After and hour of poking and prauding in awkward places we sit in front of the doctors desk. He is bald, about 50 years old and wearing a lab coat. He is looking over a file and then closes it and looks at us holding his own hands.
“Well Johanna and Gerard I know you guys only came here for one reason and one reason only and that is to see how your baby is, because as you’ve stated Johanna you have been drinking excessively correct?” He asks me. I feel so small.
“Yes sir” I respond.
“Well after running some tests and doing the ultra sound it is safe to say there is nothing to worry about” I sigh in relief but then the doctor continues.
“Because there is no baby. You’re not pregnant Johanna” I stare at him in shock so does Gerard.
“But my period is late!” I explain
“And the test was positive” Gerard adds. The doctor lets out a slight chuckle.

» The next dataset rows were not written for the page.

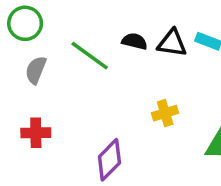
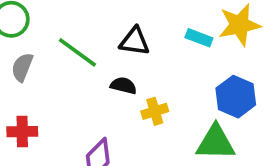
black semicircle: (135, 41) -> (123, 86), moved
black triangle: (172, 43) -> (135, 41), moved

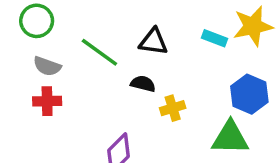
gray semicircle: (22, 67) -> (47, 66), turned -92
red cross: (22, 132) -> (47, 101), moved

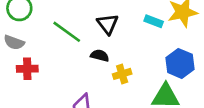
black triangle: (153, 42) -> (108, 24), turned 45
gray semicircle: (47, 66) -> (14, 42), moved

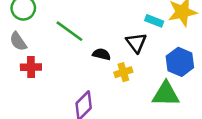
black triangle: (108, 24) -> (136, 43), moved
gray semicircle: (14, 42) -> (18, 41), turned 36

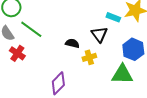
green line: (69, 31) -> (31, 29), moved
red cross: (31, 67) -> (17, 53), turned 35

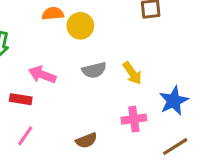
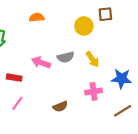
yellow circle: (80, 26) -> (84, 26), moved
pink arrow: (42, 75) -> (41, 62), moved
blue star: (174, 101) -> (121, 79), turned 30

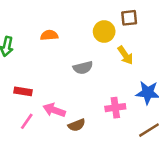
orange semicircle: (37, 17) -> (49, 35), moved
yellow arrow: (92, 59) -> (125, 55), moved
pink arrow: (41, 62) -> (54, 110), moved

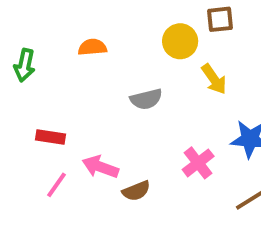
pink cross: (115, 108) -> (198, 163), turned -30

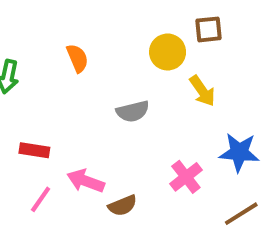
orange semicircle: (92, 47) -> (77, 58), turned 72

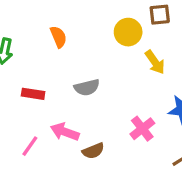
gray semicircle: (133, 111) -> (87, 87), moved
red rectangle: (34, 150) -> (33, 94), moved

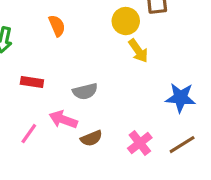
yellow arrow: (155, 62) -> (138, 51), moved
gray semicircle: (87, 87) -> (85, 91), moved
pink cross: (142, 129) -> (140, 143), moved

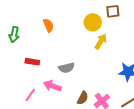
yellow arrow: (138, 51) -> (101, 42), turned -112
brown semicircle: (91, 138) -> (83, 98), moved, turned -40

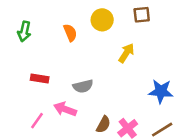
yellow circle: (93, 22) -> (102, 20), moved
orange semicircle: (48, 25) -> (70, 33), moved
green arrow: (14, 34) -> (24, 31), moved

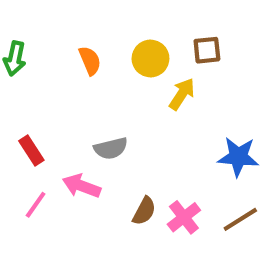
brown square: (142, 15) -> (207, 50), moved
yellow circle: (102, 20) -> (150, 59), moved
red rectangle: (40, 79) -> (31, 150), moved, turned 48

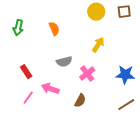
brown square: (207, 50) -> (124, 12), moved
yellow circle: (150, 59) -> (96, 12), moved
gray semicircle: (111, 148) -> (64, 62), moved
pink cross: (184, 217) -> (87, 74), moved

“Well there are several reasons why your period could be late, and several reasons why that pregnancy test showed up positive. You’ve explained to me that you have been traveling and under a lot of stress plus the drinking. That can cause your hormones to go haywire, making your period late, and showing a positive urinary pregnancy test. After a night of drinking alcohol it might not be the best to take a pregnancy test because you said you have been stressed lately, so my best guess is you’re to stressed and in an unfamiliar environment so of course your body is going to adjust to it” He explains. I nod and feel some sadness inside of me. Gerard lets outa sigh of relief.
“Thanks so much doctor” I say shaking his hand, Gerard does the same and we walk out of his office.
“Yes! Everything is fine Johanna!” Gerard says pulling me into a kiss. But I don’t get the same feeling now. He looks at me and can tell something is wrong.
“Aren’t you happy?” He asks. I smile and nod.
“Yes” I lie. He gives me a weird look but doesn’t ask anything else. He takes my hand and we walk out of the doors and we get on the road.